For Charles L. Scharfe Jr., the fall from power at the electrical construction firm of E.C. Ernst came as swiftly as his rapid rise to the top management job.
Or did it?
That intriguing question was unanswered last night after a series of corporate and legal maneuvers that deepened a mystery surrounding the Washington company's operations in the past six months.
For its part, Ernst announced early yesterday that Scharfe, who became chief executive on Aug. 20, had stepped down from that post as well as that of board chairman and from the board's executive committee.
No so, said lawyers for Scharfe, who went to court in New York in the afternoon and filed a suit against Ernst alleging misrepresentation of the firm's accounts and asking the court to rescind a June 1 merger of L.K. Comstock & Co. into Ernst.
In addition, Scharfe said he has not resigned as chairman of Ernst. He has not yet decided whether to do so, Scharfe's lawyers said.
The lawsuit, filed on behalf of Scharfe and 61 other former stockholders of Comstock, now an Ernst subsidiary, said the Washington firm forecast profits of $4 million in the year ended last March 31. In fact, Ernst posted a surprise loss of $5.8 million.
Company officers declined comment on the developments, which also involved an announcement that two other board members had resigned from the audit committee.
Moreover, Ernst said the auditing firm of Arthur Young & Co. has been asked to examine Ernst's balance sheet as of Sept. 30 in an "enlarged engagement."
Young already was investigating Ernst accounting for possible irregularities in reporting contract income for the fiscal year ended last March 31 - a period before Scharfe took over last summer.

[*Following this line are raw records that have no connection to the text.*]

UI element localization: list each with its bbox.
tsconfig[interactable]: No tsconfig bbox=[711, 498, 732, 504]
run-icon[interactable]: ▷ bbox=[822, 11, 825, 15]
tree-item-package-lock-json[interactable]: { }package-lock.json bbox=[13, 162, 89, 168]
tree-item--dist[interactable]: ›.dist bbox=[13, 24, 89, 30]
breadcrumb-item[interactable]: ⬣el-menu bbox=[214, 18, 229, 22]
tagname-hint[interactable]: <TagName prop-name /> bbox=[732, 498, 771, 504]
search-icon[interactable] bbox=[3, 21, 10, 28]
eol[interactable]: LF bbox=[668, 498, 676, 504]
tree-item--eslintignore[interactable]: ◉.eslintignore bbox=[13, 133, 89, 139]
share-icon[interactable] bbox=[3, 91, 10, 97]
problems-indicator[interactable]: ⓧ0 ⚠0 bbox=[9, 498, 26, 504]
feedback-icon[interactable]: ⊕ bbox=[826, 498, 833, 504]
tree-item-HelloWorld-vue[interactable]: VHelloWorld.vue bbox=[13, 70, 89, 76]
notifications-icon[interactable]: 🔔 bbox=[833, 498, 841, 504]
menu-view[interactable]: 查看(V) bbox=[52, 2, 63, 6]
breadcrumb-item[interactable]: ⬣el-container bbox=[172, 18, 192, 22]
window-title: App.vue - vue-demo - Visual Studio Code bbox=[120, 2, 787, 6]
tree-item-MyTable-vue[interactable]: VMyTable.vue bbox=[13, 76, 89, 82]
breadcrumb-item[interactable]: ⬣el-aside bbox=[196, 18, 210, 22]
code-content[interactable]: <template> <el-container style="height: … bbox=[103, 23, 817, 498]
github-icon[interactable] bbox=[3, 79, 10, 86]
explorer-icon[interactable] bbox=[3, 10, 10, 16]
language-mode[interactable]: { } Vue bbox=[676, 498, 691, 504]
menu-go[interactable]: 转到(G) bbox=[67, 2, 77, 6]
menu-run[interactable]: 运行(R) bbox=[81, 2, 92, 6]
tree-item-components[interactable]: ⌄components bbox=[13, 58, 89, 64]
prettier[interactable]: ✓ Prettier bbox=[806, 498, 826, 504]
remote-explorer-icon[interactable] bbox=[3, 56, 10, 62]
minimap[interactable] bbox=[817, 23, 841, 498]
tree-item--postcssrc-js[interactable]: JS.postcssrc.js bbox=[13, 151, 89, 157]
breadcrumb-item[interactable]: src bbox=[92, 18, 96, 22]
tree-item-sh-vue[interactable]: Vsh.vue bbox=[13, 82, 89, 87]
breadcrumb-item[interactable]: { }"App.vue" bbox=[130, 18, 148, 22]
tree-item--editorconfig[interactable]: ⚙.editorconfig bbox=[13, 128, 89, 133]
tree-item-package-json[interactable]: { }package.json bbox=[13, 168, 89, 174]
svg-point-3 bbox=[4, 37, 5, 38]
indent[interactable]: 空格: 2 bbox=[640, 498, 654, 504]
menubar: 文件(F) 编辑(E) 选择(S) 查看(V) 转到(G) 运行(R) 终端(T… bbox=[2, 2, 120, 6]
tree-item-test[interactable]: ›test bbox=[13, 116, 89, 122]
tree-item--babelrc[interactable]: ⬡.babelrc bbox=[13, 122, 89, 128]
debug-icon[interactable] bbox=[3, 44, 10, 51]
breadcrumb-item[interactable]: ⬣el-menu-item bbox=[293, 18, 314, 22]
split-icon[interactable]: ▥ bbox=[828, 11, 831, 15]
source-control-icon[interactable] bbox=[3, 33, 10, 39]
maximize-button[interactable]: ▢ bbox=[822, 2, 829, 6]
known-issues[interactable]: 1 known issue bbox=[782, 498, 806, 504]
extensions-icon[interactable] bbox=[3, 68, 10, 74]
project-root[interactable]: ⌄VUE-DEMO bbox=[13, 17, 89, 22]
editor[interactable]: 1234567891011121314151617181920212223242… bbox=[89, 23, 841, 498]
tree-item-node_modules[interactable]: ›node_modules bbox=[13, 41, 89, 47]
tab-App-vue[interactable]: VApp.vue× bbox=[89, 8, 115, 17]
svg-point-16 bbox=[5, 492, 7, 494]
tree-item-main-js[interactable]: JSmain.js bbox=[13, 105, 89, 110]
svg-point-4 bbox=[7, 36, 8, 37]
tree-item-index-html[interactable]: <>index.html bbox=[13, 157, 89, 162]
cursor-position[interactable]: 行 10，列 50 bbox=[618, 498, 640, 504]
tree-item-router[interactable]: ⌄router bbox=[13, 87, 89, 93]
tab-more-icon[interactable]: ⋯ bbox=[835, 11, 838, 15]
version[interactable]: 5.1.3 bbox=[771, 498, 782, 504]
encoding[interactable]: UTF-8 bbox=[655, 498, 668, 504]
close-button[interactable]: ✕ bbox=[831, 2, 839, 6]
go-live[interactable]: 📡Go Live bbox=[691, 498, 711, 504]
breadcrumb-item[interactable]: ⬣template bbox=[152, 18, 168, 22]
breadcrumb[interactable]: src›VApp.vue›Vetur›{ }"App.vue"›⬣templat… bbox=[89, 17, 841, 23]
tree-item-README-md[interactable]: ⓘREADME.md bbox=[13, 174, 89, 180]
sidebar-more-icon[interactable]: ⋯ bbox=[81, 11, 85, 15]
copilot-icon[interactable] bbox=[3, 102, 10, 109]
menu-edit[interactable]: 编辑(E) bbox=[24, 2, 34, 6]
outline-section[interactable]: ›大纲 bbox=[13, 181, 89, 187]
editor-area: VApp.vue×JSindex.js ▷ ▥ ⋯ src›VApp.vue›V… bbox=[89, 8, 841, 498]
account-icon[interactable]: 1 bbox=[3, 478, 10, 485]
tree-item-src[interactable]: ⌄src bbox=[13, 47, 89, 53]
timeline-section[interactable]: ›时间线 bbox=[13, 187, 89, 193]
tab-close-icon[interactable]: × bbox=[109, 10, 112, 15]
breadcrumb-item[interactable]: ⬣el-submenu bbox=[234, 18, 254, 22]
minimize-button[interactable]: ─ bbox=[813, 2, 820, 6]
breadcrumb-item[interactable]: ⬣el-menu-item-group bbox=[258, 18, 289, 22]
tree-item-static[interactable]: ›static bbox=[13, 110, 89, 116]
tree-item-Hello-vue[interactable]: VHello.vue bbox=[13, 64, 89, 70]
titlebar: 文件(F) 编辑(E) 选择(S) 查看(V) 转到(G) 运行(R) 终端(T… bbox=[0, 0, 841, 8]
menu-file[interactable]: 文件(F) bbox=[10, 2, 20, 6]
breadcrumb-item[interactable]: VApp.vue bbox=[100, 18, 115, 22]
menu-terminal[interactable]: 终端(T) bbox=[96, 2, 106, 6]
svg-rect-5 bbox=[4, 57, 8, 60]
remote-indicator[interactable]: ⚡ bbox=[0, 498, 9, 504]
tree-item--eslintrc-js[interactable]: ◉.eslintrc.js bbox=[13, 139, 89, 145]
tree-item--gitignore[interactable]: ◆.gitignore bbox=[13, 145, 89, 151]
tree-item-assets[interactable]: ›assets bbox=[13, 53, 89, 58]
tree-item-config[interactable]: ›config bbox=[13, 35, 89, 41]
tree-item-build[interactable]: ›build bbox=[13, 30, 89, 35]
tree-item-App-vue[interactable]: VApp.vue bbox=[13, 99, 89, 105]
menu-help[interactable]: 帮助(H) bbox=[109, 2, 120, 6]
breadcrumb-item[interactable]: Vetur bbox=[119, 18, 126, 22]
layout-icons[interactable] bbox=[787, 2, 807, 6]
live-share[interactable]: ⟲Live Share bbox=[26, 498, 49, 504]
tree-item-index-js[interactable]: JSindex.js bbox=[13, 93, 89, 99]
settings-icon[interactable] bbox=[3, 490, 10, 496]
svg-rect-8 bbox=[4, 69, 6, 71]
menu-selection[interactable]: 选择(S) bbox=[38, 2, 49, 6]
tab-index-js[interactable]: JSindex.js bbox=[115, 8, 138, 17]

Scharfe had been chief executive of L.K. Comstock & Co., a Danbury Conn., electrical contractor that merged with Ernst on June 1. Scharfe subsequently replaced Edward Johnson at Ernst - first as chief executive and then as chairman.
A lawsuit was filed last week by a Ernst stockholder alleging that company accounting was fraudulent during fiscal 1978.
Named as acting chief executive of Ernst yesterday was Joseph E. Griffin, who rejoined management on Oct. 18 as senior vice president for finance.
Griffin, who had been a director and chief financial officer prior to 1973, was in New York yesterday and unavilable for comment. There was speculation that Griffin was participating in talks with lending banks on continuing and expanding Ernst's lines of credit.
Because other Ernst officials named in the stockholders' lawsuit, it was necessary to place in top management an individual not connected with the recent events, one source stated, explaining a possible reason for Scharfe's resignation.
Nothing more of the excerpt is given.